How CO2-EOR Works
Why is CO2 injection such an effective tactic for producing remaining OOIP when primary and secondary recovery techniques have peaked? Several physical mechanisms enhance oil production when CO2 is introduced into the reservoir.
If the technology is applied after water flooding, the goal is to produce the mobile oil that was bypassed by water and the immobile residual oil trapped by capillary force. In the desirable case where the reservoir pressure is above the minimum miscibility pressure (MMP) and the injected CO2 and residual oil are miscible, the physical forces holding the two phases apart (interfacial tension) effectively disappear. This promotes a mass transfer of light and intermediate hydrocarbons, which reduces the residual immobile oil saturation. Additionally, the CO2-rich oil phase expands, regaining mobility. Mass transfer is improved at higher pressure, lower reservoir temperature and lighter oil. A reduction of mobile oil saturation can also be achieved through viscosity reduction, and pressure increase.
Because CO2-EOR is a displacement process, CO2 is injected into the deep subsurface rock reservoir through an injection well to displace oil toward a production well. CO2 is produced along with reservoir fluids, separated at the surface and, commonly, re-injected into the reservoir. The cycle repeats throughout the operation. For over 45 years, since the initial SACROC commercial development, the number of CO2-EOR projects has continued to grow steadily. This body of experience and success in the oil and gas industry has contributed to the development of CO2 handling, transportation and injection practices and technologies that are applicable to the development of CCUS regulations and the commercial development of CCUS projects.
Net Carbon Footprint of CO2-EOR
Even though large amounts of CO2 are geologically stored through EOR, the extent to which the technology can reduce greenhouse gas emissions remains an important question. We are able to address this through lifecycle analysis (LCA).
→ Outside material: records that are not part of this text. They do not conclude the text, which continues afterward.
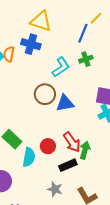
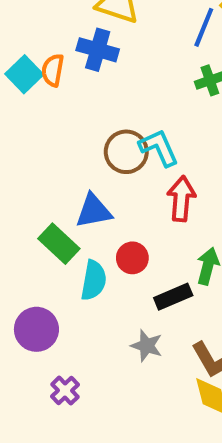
cyan L-shape: (61, 67) -> (159, 148), moved, turned -80
blue triangle: (65, 103) -> (94, 211), moved
red arrow: (72, 142) -> (181, 199), moved, turned -140

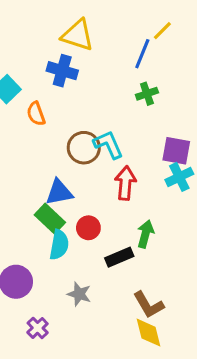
orange semicircle: (53, 70) -> (36, 114), moved, turned -30
green rectangle: (59, 244) -> (50, 219), moved
gray star: (147, 346) -> (79, 294), moved

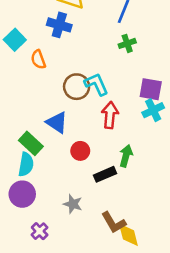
blue triangle: (59, 192) -> (57, 122), turned 45
green rectangle: (50, 219) -> (31, 143), moved
cyan semicircle: (59, 245) -> (26, 164), moved
brown L-shape: (149, 305) -> (114, 223), moved

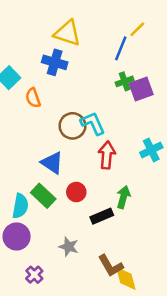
purple square: (151, 89) -> (141, 89), moved, turned -30
green rectangle: (31, 143) -> (43, 196), moved

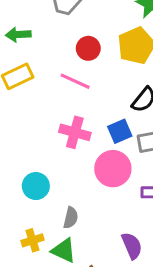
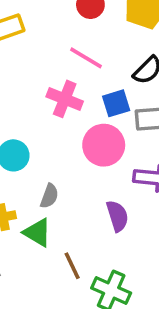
pink line: (75, 81) -> (86, 58), moved
purple semicircle: (132, 246) -> (117, 216), moved

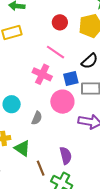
gray semicircle: (49, 196) -> (37, 118), moved
purple semicircle: (117, 216) -> (66, 156), moved

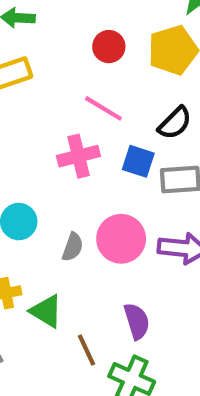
pink cross: (42, 74) -> (78, 156), turned -36
blue square: (71, 79) -> (138, 161), turned 35
pink circle: (62, 102) -> (121, 239), moved

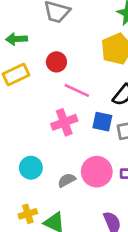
red circle: (109, 47) -> (56, 62), moved
gray semicircle: (73, 247) -> (67, 180), turned -132

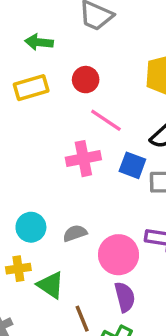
cyan circle: (31, 168) -> (31, 227), moved
pink circle: (97, 172) -> (119, 255), moved

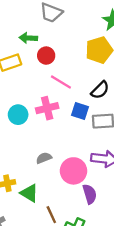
green arrow: (39, 42) -> (28, 38), moved
cyan circle: (31, 227) -> (18, 115), moved
purple semicircle: (125, 297) -> (90, 194), moved

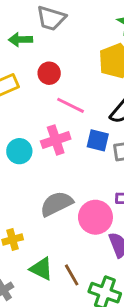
green arrow: (28, 38) -> (20, 40), moved
gray semicircle: (44, 158) -> (56, 204), size x1.6
green triangle: (29, 193) -> (41, 269), moved

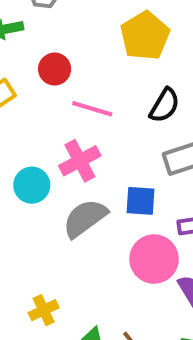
blue square: (98, 140) -> (140, 201), moved
gray semicircle: (56, 204) -> (85, 218), moved

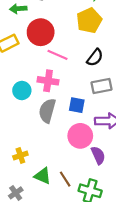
red circle: (55, 69) -> (41, 32), size x1.6
pink cross: (80, 161) -> (48, 81), turned 30
gray semicircle: (85, 218) -> (47, 111), turned -45

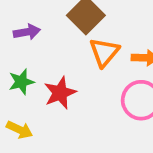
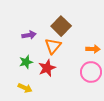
orange triangle: (104, 52) -> (53, 46), moved

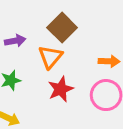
red star: (47, 68) -> (61, 89), moved

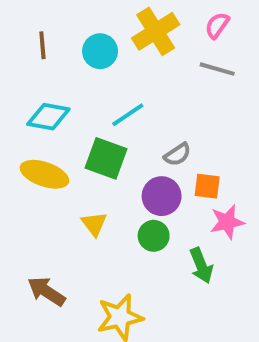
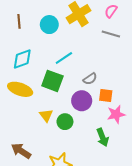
cyan diamond: (48, 117) -> (22, 59), turned -30
green circle: (154, 236) -> (65, 122), moved

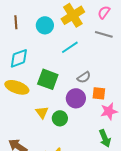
cyan line: (64, 58) -> (70, 47), moved
green arrow: (103, 137) -> (105, 138), moved

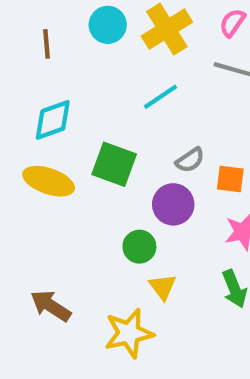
cyan circle: (45, 25) -> (108, 25), moved
orange square: (99, 93) -> (230, 179), moved
yellow triangle: (42, 112) -> (163, 287), moved

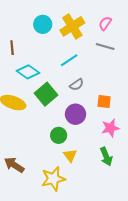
brown line: (46, 44) -> (12, 48), moved
cyan diamond: (53, 120) -> (28, 72), moved, turned 55
gray semicircle: (190, 160) -> (77, 85), moved
green square: (114, 164) -> (46, 94), turned 30

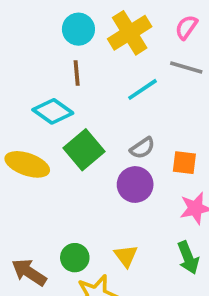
brown line: (12, 48) -> (77, 73), moved
cyan line: (69, 60) -> (142, 89), moved
gray semicircle: (77, 85) -> (142, 148), moved
green circle: (59, 135) -> (75, 258), moved

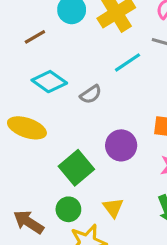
brown line: (77, 73) -> (35, 37), moved, turned 65
gray semicircle: (142, 148) -> (91, 94), moved
green square: (84, 150) -> (76, 168), moved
LCA is a process that assesses the environmental impact that occurs throughout a product’s lifecycle, from raw materials acquisition through production, use, final treatment, recycling, and disposal.
Important components of LCA applied to CCUS operations with EOR are the efficiency of the CO2-displacement process, which controls critical economic parameters such as oil production rate, CO2-utilization rate (mass of CO2 injected per barrel of oil produced), and CO2-recycle ratio. All these parameters are affected by reservoir rock characteristics, oil quality, production history, and other site-specific parameters. A first understanding of how all these variables play out in a specific setting is provided by reservoir modeling, a valuable tool used to visualize (among other things) the areal extent of the CO2 plume, as well as how the plume behaves within the subsurface. Results from reservoir modeling are used to delineate the extent of the area to which the CO2 plume will migrate and corrective action required in Class II injection operations.
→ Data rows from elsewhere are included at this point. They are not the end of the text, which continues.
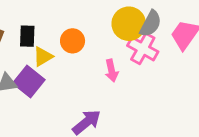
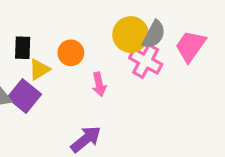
pink arrow: (112, 71) -> (99, 84), moved

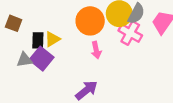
black rectangle: (23, 48) -> (38, 40), moved
orange circle: (71, 53) -> (90, 21), moved, size x1.5

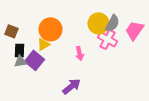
orange circle: (90, 21) -> (50, 29), moved
black rectangle: (38, 40) -> (19, 50), moved

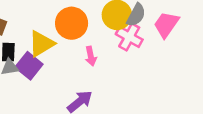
orange circle: (50, 29) -> (72, 23), moved
yellow triangle: (43, 44) -> (41, 44), size x1.5

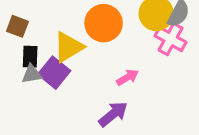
pink arrow: (91, 56) -> (127, 77), moved, turned -108

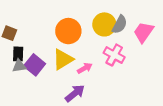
pink cross: (171, 39) -> (114, 55), moved
yellow triangle: (68, 47) -> (63, 59), moved

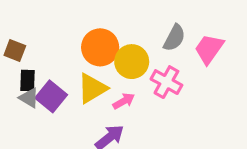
yellow circle: (104, 24) -> (132, 62), moved
gray triangle: (19, 66) -> (29, 98), turned 40

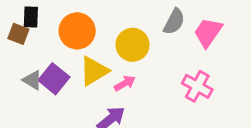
orange circle: (100, 47) -> (77, 31), moved
black rectangle: (27, 81) -> (31, 17), moved
pink cross: (166, 82) -> (197, 86), moved

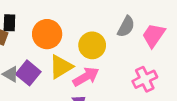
pink arrow: (125, 83) -> (86, 77), size x1.5
pink cross: (197, 86) -> (145, 79), turned 35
LCA applied to CO2-EOR answers the question of whether CO2 emissions resulting from the EOR energy consumption and, more significantly, from the combustion of the incremental oil produced, are offset by the mass of anthropogenic CO2 stored. Recent studies at The University of Texas at Austin Bureau of Economic Geology on LCA for EOR conclude that the technology has potential for decarbonization during the first several years of operation.2Nuñez-López, V., & Moskal, E. (2019). Potential of CO2-EOR for Near-Term Decarbonization. Frontiers in Climate, 1, 5.